Sunday, January 19, 2014

Animal Man #6

"Tights"
written by Jeff Lemire
art by John Paul Leon (pp. 1-17), Travel Foreman (pencils pp. 18-20) and Jeff Huet (inks pp. 18-20)

As an interlude in the larger Rot story, "Tights" is only moderately integrated, but as a satire on superhero angst, it's a gem.  Buddy Baker's acting turn in the critically acclaimed indie superhero drama Tights directed by Ryan Daranovsky and released by Liiramax—thinly veiled allusions to Darren Aronofsky and Miramax, respectively—has been a topic of conversation and a source of mild spousal discord from the opening of Lemire's run on the series.  It is just as you might expect:  Batman by way of The Wrestler.  Chas Grant is an aging semi-obscure costumed hero, no longer able to be the hero he once was but unsuitable for anything else, clinging to the last vestiges of his former life.  He's unemployed, teetering on the brink of alcoholism, and desperate for the continued approval of his son, though he does little to support or parent him.

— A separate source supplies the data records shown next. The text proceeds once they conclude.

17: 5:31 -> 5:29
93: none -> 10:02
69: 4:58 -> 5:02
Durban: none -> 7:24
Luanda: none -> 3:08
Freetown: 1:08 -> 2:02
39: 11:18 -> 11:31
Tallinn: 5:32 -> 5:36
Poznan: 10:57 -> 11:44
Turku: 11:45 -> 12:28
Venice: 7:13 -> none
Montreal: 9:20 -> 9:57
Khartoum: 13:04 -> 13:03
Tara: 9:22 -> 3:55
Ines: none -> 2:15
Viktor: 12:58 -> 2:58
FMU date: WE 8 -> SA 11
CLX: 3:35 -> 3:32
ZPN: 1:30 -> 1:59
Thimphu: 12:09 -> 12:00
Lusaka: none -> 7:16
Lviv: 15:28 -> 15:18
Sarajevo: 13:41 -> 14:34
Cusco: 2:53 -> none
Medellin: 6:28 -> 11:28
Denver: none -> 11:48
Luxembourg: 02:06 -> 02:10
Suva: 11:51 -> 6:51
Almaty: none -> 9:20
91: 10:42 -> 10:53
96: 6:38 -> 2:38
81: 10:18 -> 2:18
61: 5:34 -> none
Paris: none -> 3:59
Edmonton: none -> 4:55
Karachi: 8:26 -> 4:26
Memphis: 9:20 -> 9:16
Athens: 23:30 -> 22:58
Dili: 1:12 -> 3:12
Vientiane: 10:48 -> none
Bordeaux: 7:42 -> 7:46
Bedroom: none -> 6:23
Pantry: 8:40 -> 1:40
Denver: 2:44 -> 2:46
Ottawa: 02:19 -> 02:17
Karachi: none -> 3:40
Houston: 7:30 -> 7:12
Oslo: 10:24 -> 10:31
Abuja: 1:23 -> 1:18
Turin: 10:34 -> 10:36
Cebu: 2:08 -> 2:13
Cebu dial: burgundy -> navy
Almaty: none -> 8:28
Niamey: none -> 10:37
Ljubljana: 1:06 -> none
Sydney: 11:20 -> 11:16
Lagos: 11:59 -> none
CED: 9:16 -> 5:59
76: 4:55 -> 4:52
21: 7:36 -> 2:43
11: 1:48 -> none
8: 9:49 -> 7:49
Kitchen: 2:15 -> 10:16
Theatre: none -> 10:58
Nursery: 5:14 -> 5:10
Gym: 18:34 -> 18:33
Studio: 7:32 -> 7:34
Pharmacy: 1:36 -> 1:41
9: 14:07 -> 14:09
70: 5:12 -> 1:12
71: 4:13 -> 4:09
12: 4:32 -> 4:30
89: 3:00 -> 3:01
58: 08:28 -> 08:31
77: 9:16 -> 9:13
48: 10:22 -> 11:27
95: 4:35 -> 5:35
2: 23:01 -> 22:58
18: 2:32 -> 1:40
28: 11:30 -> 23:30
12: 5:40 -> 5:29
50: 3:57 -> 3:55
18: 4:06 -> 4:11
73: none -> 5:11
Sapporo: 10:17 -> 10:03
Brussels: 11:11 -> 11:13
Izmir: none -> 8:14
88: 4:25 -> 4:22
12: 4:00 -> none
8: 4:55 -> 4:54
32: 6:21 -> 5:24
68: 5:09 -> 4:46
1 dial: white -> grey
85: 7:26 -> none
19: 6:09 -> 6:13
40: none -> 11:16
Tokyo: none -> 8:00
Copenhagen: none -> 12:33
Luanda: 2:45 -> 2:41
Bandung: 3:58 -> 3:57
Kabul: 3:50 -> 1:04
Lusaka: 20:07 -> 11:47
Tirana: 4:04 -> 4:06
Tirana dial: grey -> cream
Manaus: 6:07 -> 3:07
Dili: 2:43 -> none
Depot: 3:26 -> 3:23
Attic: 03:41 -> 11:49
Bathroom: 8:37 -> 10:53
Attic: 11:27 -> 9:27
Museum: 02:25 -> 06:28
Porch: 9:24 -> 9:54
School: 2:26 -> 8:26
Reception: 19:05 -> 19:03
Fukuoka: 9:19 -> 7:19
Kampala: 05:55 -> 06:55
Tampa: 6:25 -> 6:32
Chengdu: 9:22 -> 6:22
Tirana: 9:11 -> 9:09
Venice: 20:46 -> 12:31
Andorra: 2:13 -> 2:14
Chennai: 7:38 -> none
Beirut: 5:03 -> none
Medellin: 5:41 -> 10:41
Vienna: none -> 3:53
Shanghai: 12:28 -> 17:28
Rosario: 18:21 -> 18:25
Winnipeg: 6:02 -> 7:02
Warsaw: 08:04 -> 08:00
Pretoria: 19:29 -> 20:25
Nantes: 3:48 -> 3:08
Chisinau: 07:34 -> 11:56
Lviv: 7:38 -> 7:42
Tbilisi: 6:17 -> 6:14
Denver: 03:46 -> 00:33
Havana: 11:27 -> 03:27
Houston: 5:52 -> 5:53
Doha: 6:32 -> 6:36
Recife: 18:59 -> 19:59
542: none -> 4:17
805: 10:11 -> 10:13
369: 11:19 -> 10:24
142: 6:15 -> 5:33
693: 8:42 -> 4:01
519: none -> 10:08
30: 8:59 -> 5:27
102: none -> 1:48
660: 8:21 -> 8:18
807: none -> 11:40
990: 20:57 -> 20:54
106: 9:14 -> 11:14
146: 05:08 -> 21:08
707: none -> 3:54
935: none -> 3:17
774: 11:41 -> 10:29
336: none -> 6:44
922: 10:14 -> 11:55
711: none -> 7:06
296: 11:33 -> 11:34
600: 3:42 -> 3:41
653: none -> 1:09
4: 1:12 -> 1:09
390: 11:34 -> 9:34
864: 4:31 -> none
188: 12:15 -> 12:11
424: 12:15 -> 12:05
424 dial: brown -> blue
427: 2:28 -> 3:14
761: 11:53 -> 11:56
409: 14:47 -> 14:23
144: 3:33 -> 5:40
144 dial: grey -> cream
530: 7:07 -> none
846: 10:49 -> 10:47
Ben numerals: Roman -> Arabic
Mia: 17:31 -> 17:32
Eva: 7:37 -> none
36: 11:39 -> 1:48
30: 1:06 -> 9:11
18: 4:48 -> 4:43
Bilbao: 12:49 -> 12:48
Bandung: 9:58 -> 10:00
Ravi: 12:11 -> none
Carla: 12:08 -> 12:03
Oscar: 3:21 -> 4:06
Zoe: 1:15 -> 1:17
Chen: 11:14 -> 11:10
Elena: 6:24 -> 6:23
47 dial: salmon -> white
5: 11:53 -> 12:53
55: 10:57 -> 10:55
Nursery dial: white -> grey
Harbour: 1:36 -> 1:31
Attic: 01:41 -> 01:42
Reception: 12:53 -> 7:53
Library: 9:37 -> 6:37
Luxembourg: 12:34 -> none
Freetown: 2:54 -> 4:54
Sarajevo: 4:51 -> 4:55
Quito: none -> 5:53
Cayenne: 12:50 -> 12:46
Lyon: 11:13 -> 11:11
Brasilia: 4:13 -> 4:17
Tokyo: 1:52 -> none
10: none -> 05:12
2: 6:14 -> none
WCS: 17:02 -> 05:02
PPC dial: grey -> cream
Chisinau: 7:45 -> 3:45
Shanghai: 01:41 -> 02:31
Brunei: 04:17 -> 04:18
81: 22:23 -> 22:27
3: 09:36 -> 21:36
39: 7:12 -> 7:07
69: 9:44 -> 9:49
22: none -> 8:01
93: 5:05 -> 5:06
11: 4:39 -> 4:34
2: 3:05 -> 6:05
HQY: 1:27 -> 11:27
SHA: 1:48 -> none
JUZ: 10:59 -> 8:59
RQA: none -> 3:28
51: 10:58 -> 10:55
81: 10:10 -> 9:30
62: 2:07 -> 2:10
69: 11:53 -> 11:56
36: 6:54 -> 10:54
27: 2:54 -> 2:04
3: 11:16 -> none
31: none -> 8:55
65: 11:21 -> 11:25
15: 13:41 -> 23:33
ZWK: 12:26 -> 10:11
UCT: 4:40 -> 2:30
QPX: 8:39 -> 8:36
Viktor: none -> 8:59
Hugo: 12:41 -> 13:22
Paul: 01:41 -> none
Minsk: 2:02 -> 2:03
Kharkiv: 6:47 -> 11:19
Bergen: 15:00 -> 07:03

In fact, Tights is notable only in that it employs every cliché.  It is entirely familiar.  The brilliance of Lemire's deconstruction of the deconstruction is the frame device, detectable only in the final few pages.  Baker's son Cliff uses the remaining battery on his smartphone to watch his father's movie.  Unlike the agonized superhero character Red Thunder, Buddy Baker is relentlessly devoted to his family.  For much of Animal Man's early arc, Ellen, Cliff and especially Maxine are as central to the story as Buddy.  The juxtaposition between the two re-frames the idea of family for superheroes.  By the time Cliff so realistically quips back—"I was just watching some movie.  And please never say 'porn' again, Dad (Animal Man #6: 18)—we can fully appreciate the shift.  Lemire is, quite simply, re-writing the rules.